**Work to complete**
For the entries that follow, restate word for word the line containing "本サイトに掲載されている記事・写真・イラスト等のコンテンツの無断転載を禁じま", the line containing "मखोलाको आर्थिक वर्ष २०७६/०७७ को", and every line that lies between them.

(Stored data entries)
•••

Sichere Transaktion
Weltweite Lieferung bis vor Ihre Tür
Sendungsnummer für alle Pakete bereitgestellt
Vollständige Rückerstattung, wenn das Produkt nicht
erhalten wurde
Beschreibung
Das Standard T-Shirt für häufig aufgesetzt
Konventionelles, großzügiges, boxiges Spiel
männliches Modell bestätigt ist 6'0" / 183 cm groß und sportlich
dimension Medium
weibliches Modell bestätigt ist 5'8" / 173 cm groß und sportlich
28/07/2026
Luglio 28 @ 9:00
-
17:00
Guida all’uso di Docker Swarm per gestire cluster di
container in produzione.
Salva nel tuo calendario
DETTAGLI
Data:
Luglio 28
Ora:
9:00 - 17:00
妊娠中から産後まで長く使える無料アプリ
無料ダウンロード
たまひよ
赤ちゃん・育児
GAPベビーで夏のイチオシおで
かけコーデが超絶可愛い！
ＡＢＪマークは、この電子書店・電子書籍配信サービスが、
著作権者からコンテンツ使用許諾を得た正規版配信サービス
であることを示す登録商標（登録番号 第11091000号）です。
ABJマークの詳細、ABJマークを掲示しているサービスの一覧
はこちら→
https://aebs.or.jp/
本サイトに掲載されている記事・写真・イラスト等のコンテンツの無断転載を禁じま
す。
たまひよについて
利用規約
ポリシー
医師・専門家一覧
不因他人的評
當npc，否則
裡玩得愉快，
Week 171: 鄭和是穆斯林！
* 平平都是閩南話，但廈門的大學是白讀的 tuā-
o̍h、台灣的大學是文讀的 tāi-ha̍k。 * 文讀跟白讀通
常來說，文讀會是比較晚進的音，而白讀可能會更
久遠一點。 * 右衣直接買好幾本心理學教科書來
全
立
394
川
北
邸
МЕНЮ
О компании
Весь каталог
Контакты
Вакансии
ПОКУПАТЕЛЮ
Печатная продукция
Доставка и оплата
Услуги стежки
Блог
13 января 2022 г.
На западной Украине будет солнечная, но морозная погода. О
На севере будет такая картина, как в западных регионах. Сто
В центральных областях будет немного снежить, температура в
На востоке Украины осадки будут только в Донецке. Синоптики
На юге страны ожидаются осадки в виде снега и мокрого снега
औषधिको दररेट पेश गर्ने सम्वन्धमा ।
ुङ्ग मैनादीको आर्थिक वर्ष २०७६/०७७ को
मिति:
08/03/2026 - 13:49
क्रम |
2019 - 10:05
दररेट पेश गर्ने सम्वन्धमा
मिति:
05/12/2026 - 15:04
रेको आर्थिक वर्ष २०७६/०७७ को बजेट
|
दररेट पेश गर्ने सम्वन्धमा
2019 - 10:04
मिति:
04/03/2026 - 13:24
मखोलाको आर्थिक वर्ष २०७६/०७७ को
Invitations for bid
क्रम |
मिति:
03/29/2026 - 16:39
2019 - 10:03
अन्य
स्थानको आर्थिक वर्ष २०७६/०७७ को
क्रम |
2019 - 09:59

•••

**Answer box**
本サイトに掲載されている記事・写真・イラスト等のコンテンツの無断転載を禁じま
す。
たまひよについて
利用規約
ポリシー
医師・専門家一覧
不因他人的評
當npc，否則
裡玩得愉快，
Week 171: 鄭和是穆斯林！
* 平平都是閩南話，但廈門的大學是白讀的 tuā-
o̍h、台灣的大學是文讀的 tāi-ha̍k。 * 文讀跟白讀通
常來說，文讀會是比較晚進的音，而白讀可能會更
久遠一點。 * 右衣直接買好幾本心理學教科書來
全
立
394
川
北
邸
МЕНЮ
О компании
Весь каталог
Контакты
Вакансии
ПОКУПАТЕЛЮ
Печатная продукция
Доставка и оплата
Услуги стежки
Блог
13 января 2022 г.
На западной Украине будет солнечная, но морозная погода. О
На севере будет такая картина, как в западных регионах. Сто
В центральных областях будет немного снежить, температура в
На востоке Украины осадки будут только в Донецке. Синоптики
На юге страны ожидаются осадки в виде снега и мокрого снега
औषधिको दररेट पेश गर्ने सम्वन्धमा ।
ुङ्ग मैनादीको आर्थिक वर्ष २०७६/०७७ को
मिति:
08/03/2026 - 13:49
क्रम |
2019 - 10:05
दररेट पेश गर्ने सम्वन्धमा
मिति:
05/12/2026 - 15:04
रेको आर्थिक वर्ष २०७६/०७७ को बजेट
|
दररेट पेश गर्ने सम्वन्धमा
2019 - 10:04
मिति:
04/03/2026 - 13:24
मखोलाको आर्थिक वर्ष २०७६/०७७ को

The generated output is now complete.